Another Timbre TimHarrisonbre
Interview with Stefan Thut
Could you say something about your musical background, and how you encountered the music of the Wandelweiser collective?
Sound and music have played a major role since my early life: I started learning the recorder when I was about six, which was a very common thing to do, and two years later I began playing cello, which became my main instrument. In my childhood I spent a lot of time exploring the sounding possibilities of the instrument aside from learning proper notes. Obviously I felt the need to make my own music. Also there was a grand piano in the living room, which offered fantastic sonic features that I was unable to produce on the cello. I treated the piano in my own way, without knowing anything about Cage's prepared piano music. I particularly enjoyed the times when nobody was at home, when I could build a sound world by inserting various objects such as pencils or plates onto the strings. I remember playing similar successions of sounds and being able to recall them later on, but in those days I never wrote down a note. Today I can’t remember exactly what I did, just the fact that I did it.

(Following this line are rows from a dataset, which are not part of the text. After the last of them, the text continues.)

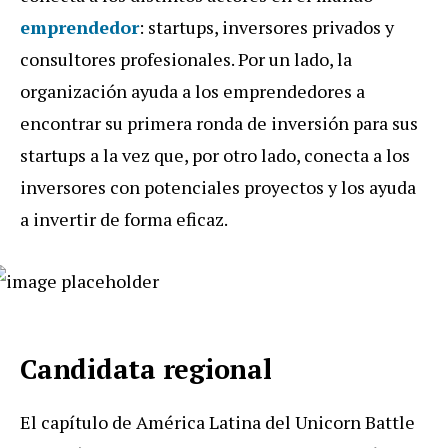
emprendedor
: startups, inversores privados y
consultores profesionales. Por un lado, la
organización ayuda a los emprendedores a
encontrar su primera ronda de inversión para sus
startups a la vez que, por otro lado, conecta a los
inversores con potenciales proyectos y los ayuda
a invertir de forma eficaz.
Candidata regional
El capítulo de América Latina del Unicorn Battle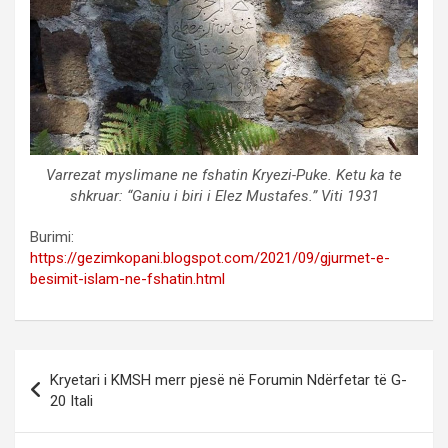
Varrezat myslimane ne fshatin Kryezi-Puke. Ketu ka te
shkruar: “Ganiu i biri i Elez Mustafes.” Viti 1931
Burimi:
https://gezimkopani.blogspot.com/2021/09/gjurmet-e-
besimit-islam-ne-fshatin.html
Post
Kryetari i KMSH merr pjesë në Forumin Ndërfetar të G-
navigation
20 Itali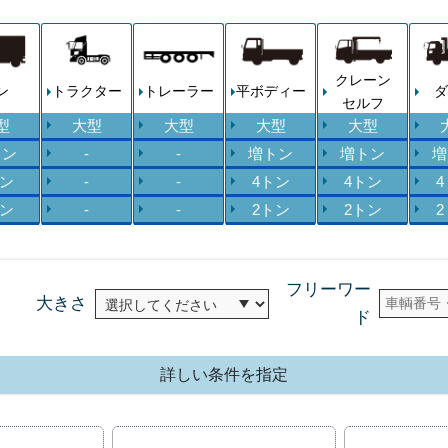
クレーン
ン
トラクター
トレーラー
平ボディー
ダ
セルフ
型
大型
大型
大型
大型
トン
-
-
増トン
増トン
増
トン
-
-
4トン
4トン
トン
-
-
2トン
2トン
フリーワー
大きさ
ド
詳しい条件を指定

In the late 80’s, already familiar to some extent with New Music, I remember following a radio broadcast of Feldman’s second string quartet. I didn’t have time to listen throughout, just in segments, but each time I came back to it I was astonished by the texture of the music; I’d never heard anything like it before. At the same period there was a week-long documentary on Scelsi on French radio, and my mother had to tape all of it for me while I was at school. Again I’d never heard anything like it.

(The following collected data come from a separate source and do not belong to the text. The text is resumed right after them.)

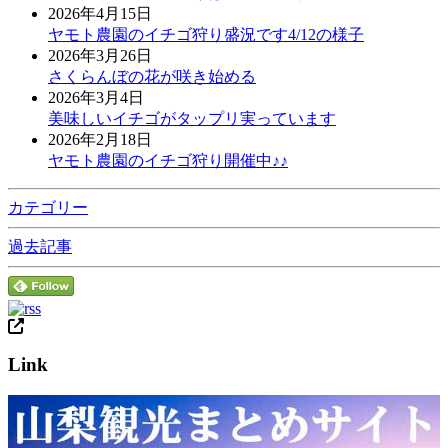
2026年4月15日
ヤモト農園のイチゴ狩り盛況です4/12の様子
2026年3月26日
さくらんぼの花が咲き始める
2026年3月4日
美味しいイチゴがタップリ実っています
2026年2月18日
ヤモト農園のイチゴ狩り開催中♪♪
カテゴリー
過去記事
Link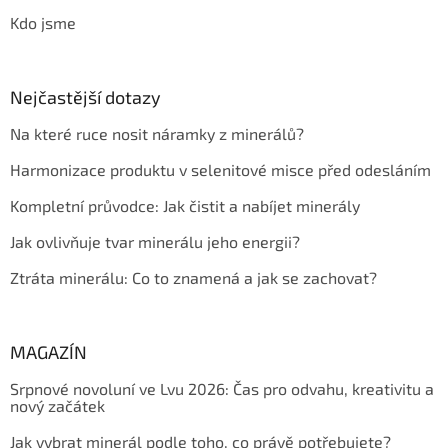
Kdo jsme
Nejčastější dotazy
Na které ruce nosit náramky z minerálů?
Harmonizace produktu v selenitové misce před odesláním
Kompletní průvodce: Jak čistit a nabíjet minerály
Jak ovlivňuje tvar minerálu jeho energii?
Ztráta minerálu: Co to znamená a jak se zachovat?
MAGAZÍN
Srpnové novoluní ve Lvu 2026: Čas pro odvahu, kreativitu a
nový začátek
Jak vybrat minerál podle toho, co právě potřebujete?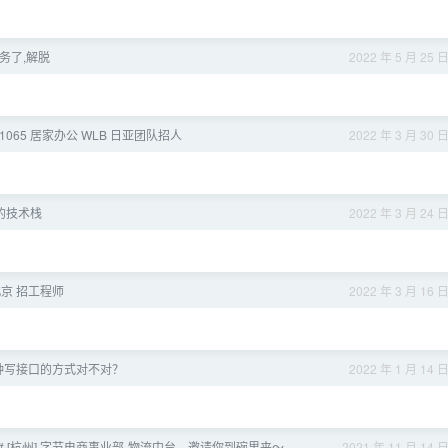
务了,解脱
2022 年 5 月 25 
 1065 居家办公 WLB 日亚团队招人
2022 年 3 月 30 
的技术栈
2022 年 3 月 24 
b 北京 招工程师
2022 年 3 月 16 
种写接口的方式对不对？
2022 年 1 月 14 
🔥# [杭州] 字节电商事业部-物流中台，邀请你到碗里来～
2021 年 11 月 14 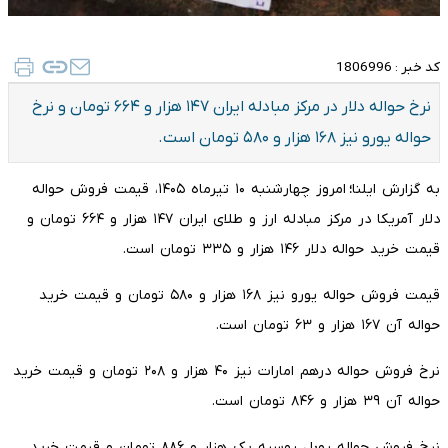
کد خبر :
1806996
نرخ حواله دلار در مرکز مبادله ایران ۱۴۷ هزار و ۶۶۴ تومان و نرخ
حواله یورو نیز ۱۶۸ هزار و ۵۸۰ تومان است.
به گزارش ایلنا
؛
امروز چهار‌‎شنبه ۱۰ تیرماه ۱۴۰۵، قیمت فروش حواله
دلار آمریکا در مرکز مبادله ارز و طلای ایران ۱۴۷ هزار و ۶۶۴ تومان و
قیمت خرید حواله دلار ۱۴۶ هزار و ۳۳۵ تومان است.
قیمت فروش حواله یورو نیز ۱۶۸ هزار و ۵۸۰ تومان و قیمت خرید
حواله آن ۱۶۷ هزار و ۶۳ تومان است.
نرخ فروش حواله درهم امارات نیز ۴۰ هزار و ۲۰۸ تومان و قیمت خرید
حواله آن ۳۹ هزار و ۸۴۶ تومان است.
نرخ فروش حواله روبل روسیه یک هزار و ۸۸۶ تومان و قیمت خرید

Eventually I studied music at the conservatory to become a professional musician. Since the cello teacher’s repertoire was focused on the classical and romantic period I also looked for other ways of making music: I started to improvise in a group with non-professional musicians using electric cello with sound effects and tape loops. One of the members introduced me to the work of, for example, David Jackman, whose music made a strong impact on me at the time.
I found out about the Wandelweiser Komponisten Ensemble when looking for contemporary solo cello music by Swiss composers. In 2000 I contacted Jürg Frey and Manfred Werder because I wanted to include their work in a programme of radical Swiss positions in composition from the last decade of the 20th century. Finally I had many opportunities to perform at Jürg and Manfred’s concert series, and the chance to meet and perform with other exponents of Wandelweiser.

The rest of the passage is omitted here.